While everyone is busy arguing over the stimulus bill, without having a clue what its over 1000 pages of "stimuli" include (it is actually split into a 496-page appropriations section and a 577-page tax package), the government is making sure that corporations with public debt trading at a steep discount go out at first opportunity and do open market debt buybacks. We wrote about the recent pick up on secondary debt buybacks here, and now it is likely to become a frenzy due to tax incentives that the bill has in its final form. Fixed income funds are likely to front run companies, resulting in a steep increase in prices of bonds that have the potential to be repurchased.

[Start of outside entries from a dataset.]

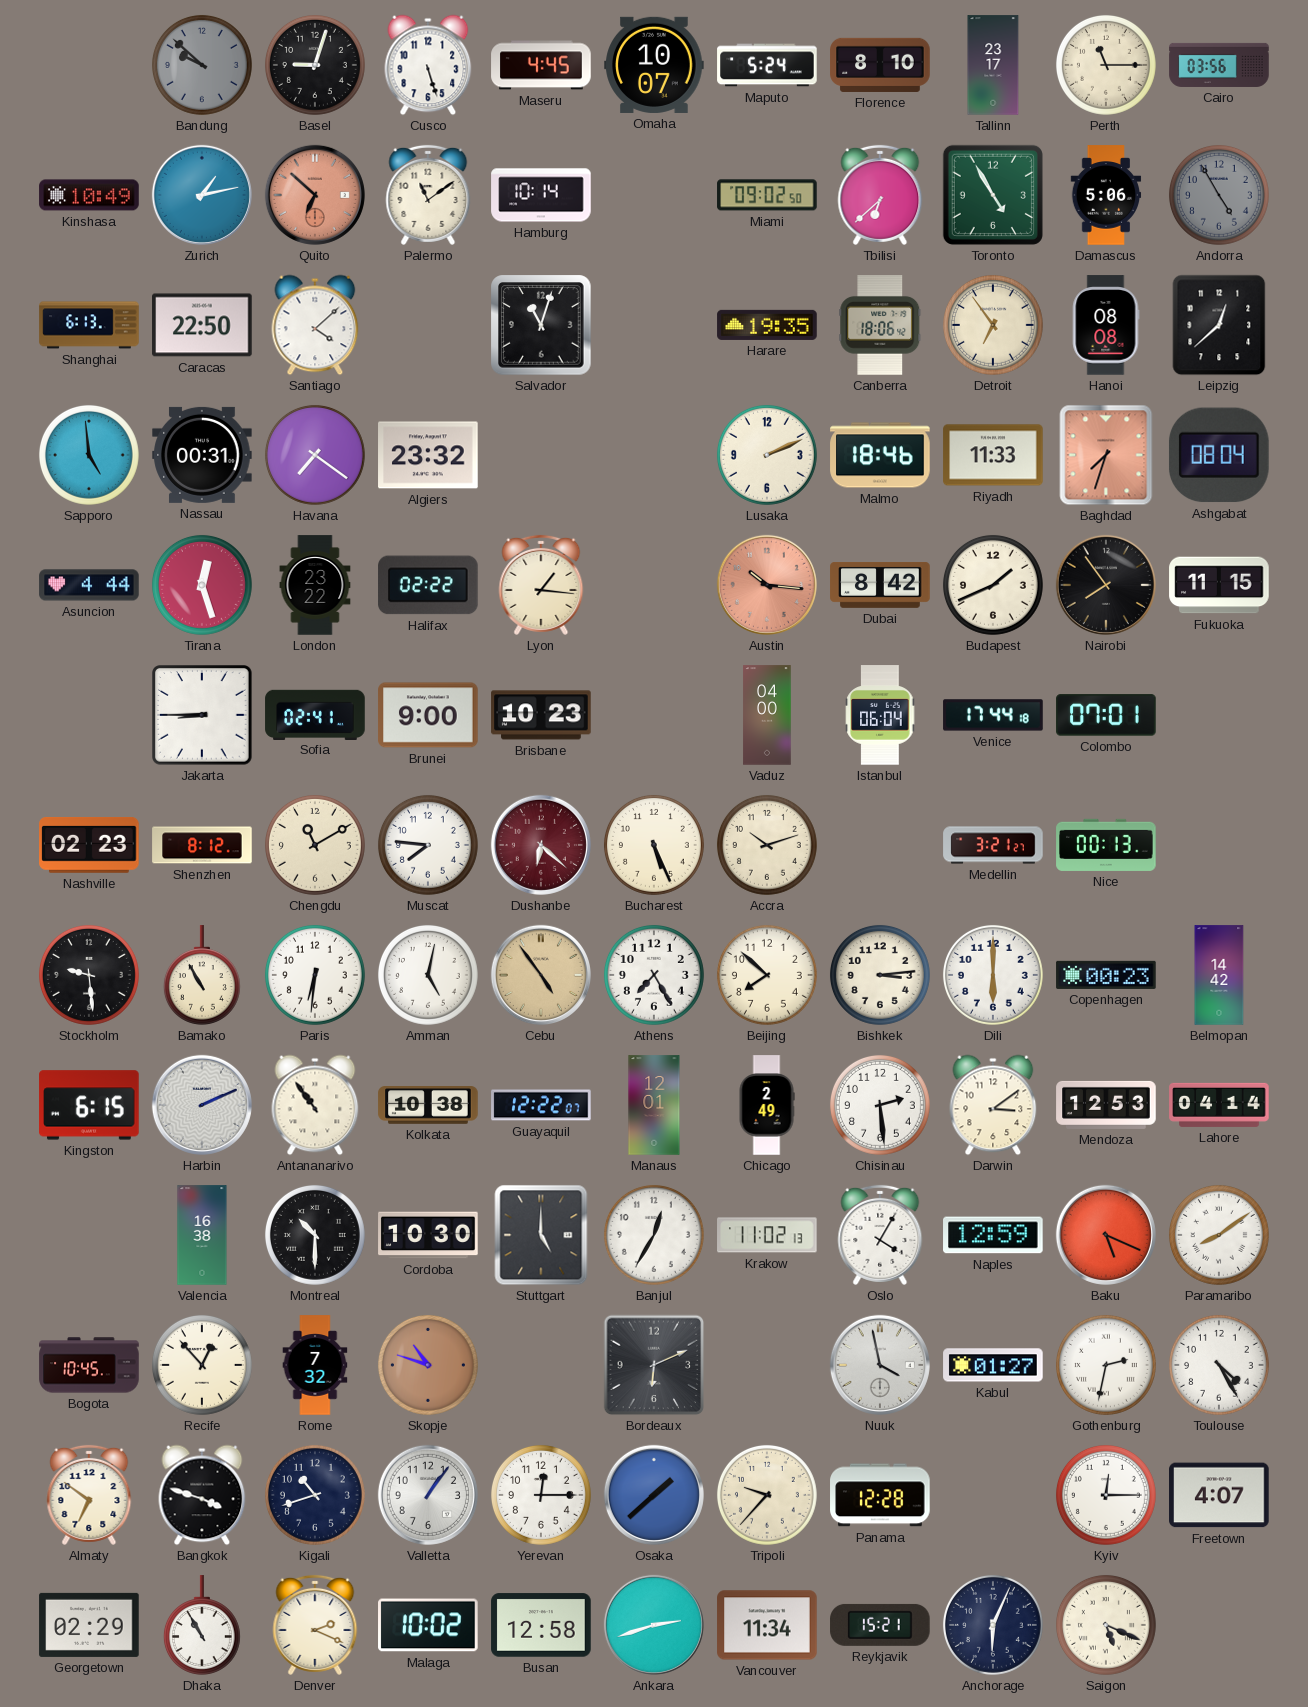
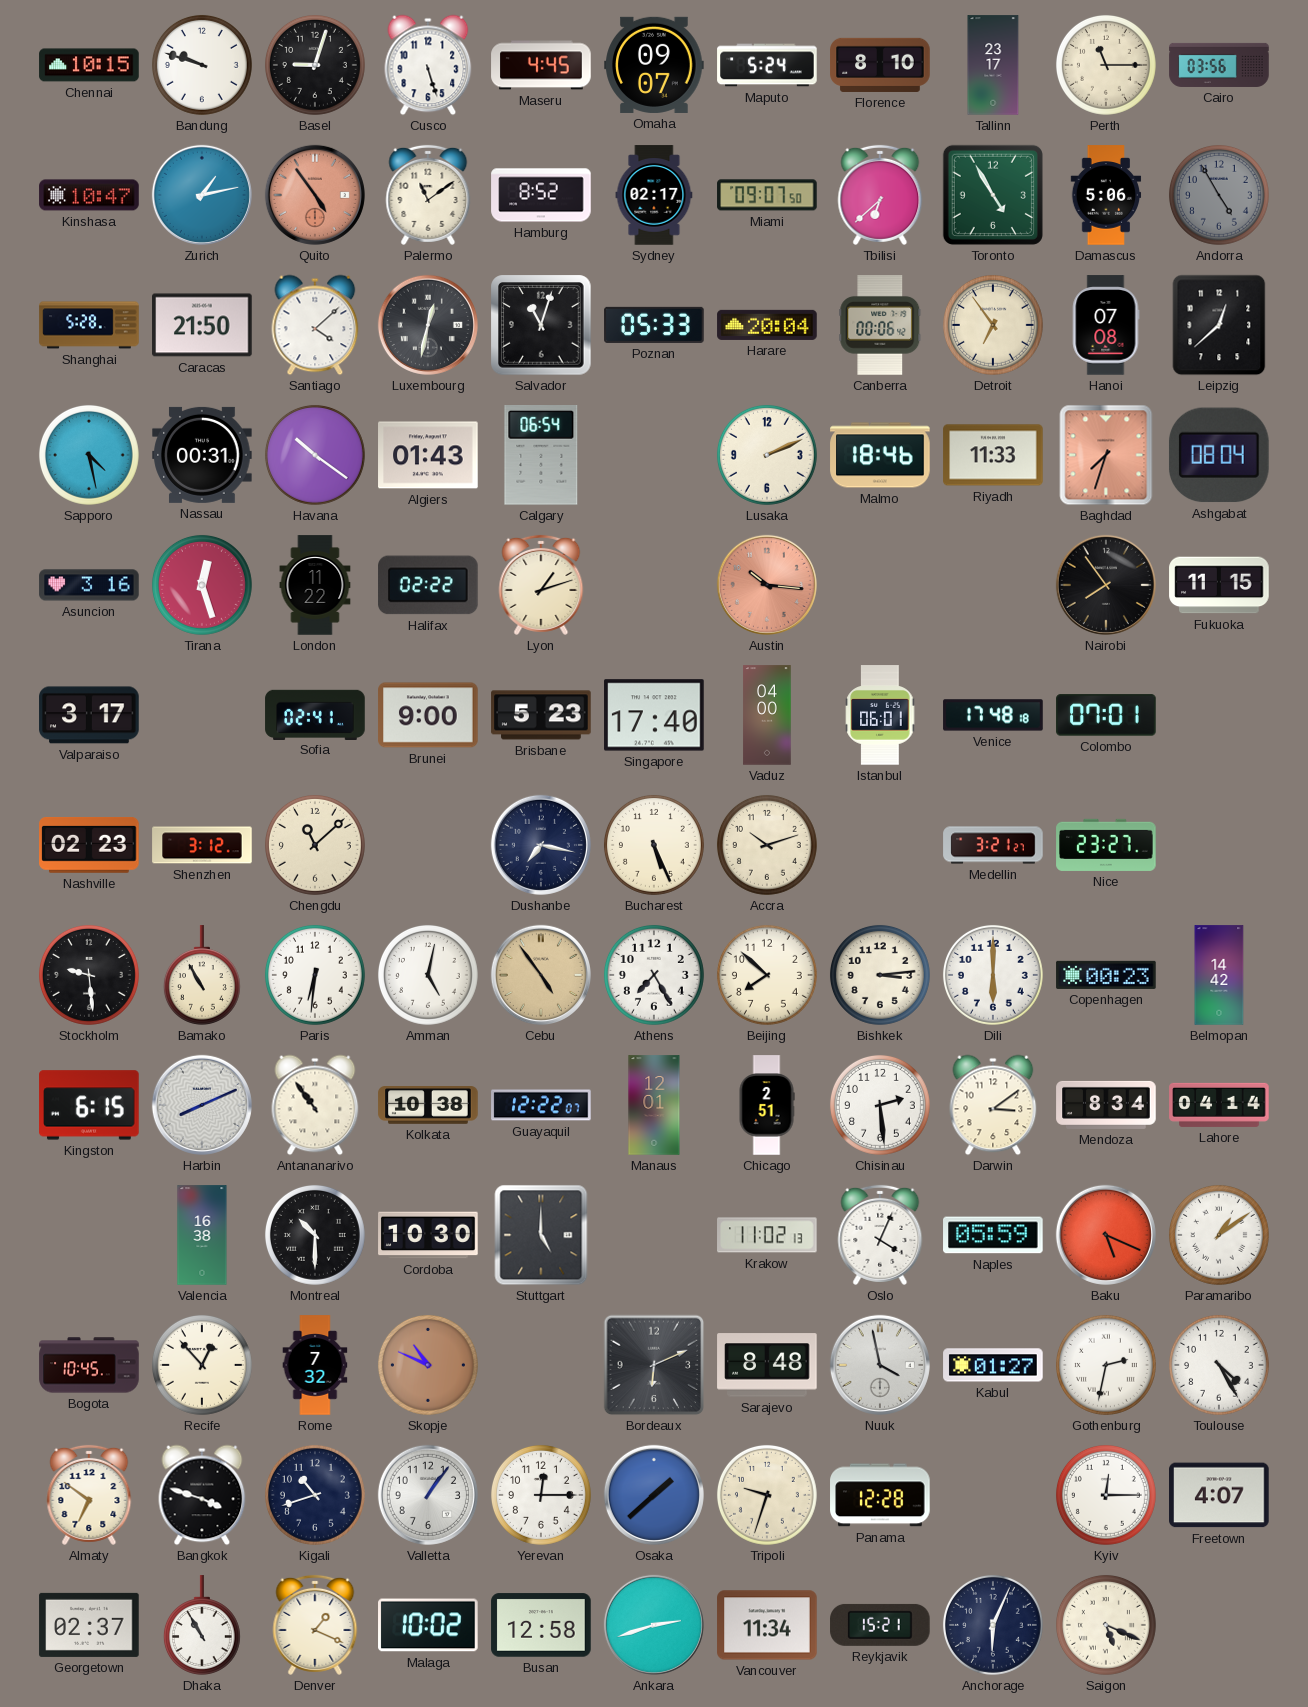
Chennai: none -> 10:15
Bandung: 9:52 -> 9:48
Bandung dial: grey -> white
Omaha: 10:07 -> 09:07
Kinshasa: 10:49 -> 10:47
Quito: 6:52 -> 4:54
Hamburg: 10:14 -> 8:52
Sydney: none -> 02:17
Miami: 09:02 -> 09:07
Shanghai: 6:13 -> 5:28
Caracas: 22:50 -> 21:50
Luxembourg: none -> 12:32
Poznan: none -> 05:33
Harare: 19:35 -> 20:04
Canberra: 18:06 -> 00:06
Hanoi: 08:08 -> 07:08
Sapporo: 4:59 -> 4:28
Havana: 7:21 -> 10:21
Algiers: 23:32 -> 01:43
Calgary: none -> 06:54
Asuncion: 4:44 -> 3:16
London: 23:22 -> 11:22
Lyon: 1:16 -> 1:12
Dubai: 8:42 -> none
Budapest: 1:41 -> none
Valparaiso: none -> 3:17
Jakarta: 8:45 -> none
Brisbane: 10:23 -> 5:23
Singapore: none -> 17:40
Istanbul: 06:04 -> 06:01
Venice: 17:44 -> 17:48
Shenzhen: 8:12 -> 3:12
Chengdu: 11:10 -> 11:08
Muscat: 7:46 -> none
Dushanbe: 6:22 -> 7:17
Dushanbe dial: burgundy -> navy
Nice: 00:13 -> 23:27
Harbin: 2:11 -> 8:11
Chicago: 2:49 -> 2:51
Mendoza: 12:53 -> 8:34
Banjul: 12:35 -> none
Oslo: 4:05 -> 4:04
Naples: 12:59 -> 05:59
Paramaribo: 8:09 -> 1:09
Skopje: 10:48 -> 10:49
Sarajevo: none -> 8:48
Tripoli: 9:37 -> 9:33
Georgetown: 02:29 -> 02:37
Denver: 2:19 -> 1:19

The specific proposal introduced by Senate Finance Committee Chairman Max Baucus (D, Montana) calls for deferrals of taxes on gains from debt repurchases at discounted levels. Any income realized from debt buybacks in 2009 and 2010 will be deferred to 2011 and then taxed ratably over an eight year period, through 2018.
Let's demonstrate: if an issuer buys $1 billion of its debt at 50 cents on the dollar, the result is a $500 million capital gain and $100 million tax bill at a 20% statutory rate. With the current proposal, assuming a two-year deferral and pro-rata payment over 8 years, the present value of the tax payments becomes $54 million - a $44 million pick up in value! The difference is substantial and could potentially be distributed pro-rata to the company and its bondholders, implying the repurchase price could be increased by 5-6 cents. This could lead to a whole new form of company-bondholder negotiations, especially for large companies whose debt is trading at a large discount.